-- ASSIGNMENT --
What you return should be every line below, word for word, and none of the images.

Segment Open

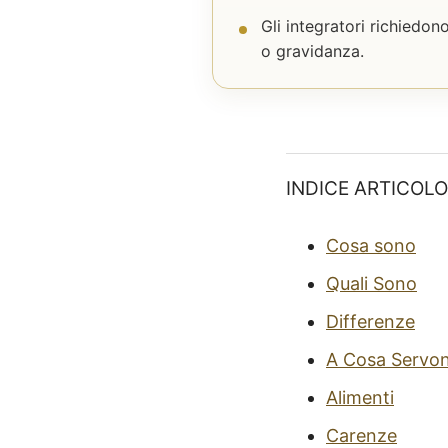
Gli integratori richiedo
o gravidanza.
INDICE ARTICOLO
Cosa sono
Quali Sono
Differenze
A Cosa Servo
Alimenti
Carenze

Segment Closed

-- EXERCISE RESULT --
Gli integratori richiedo
o gravidanza.
INDICE ARTICOLO
Cosa sono
Quali Sono
Differenze
A Cosa Servo
Alimenti
Carenze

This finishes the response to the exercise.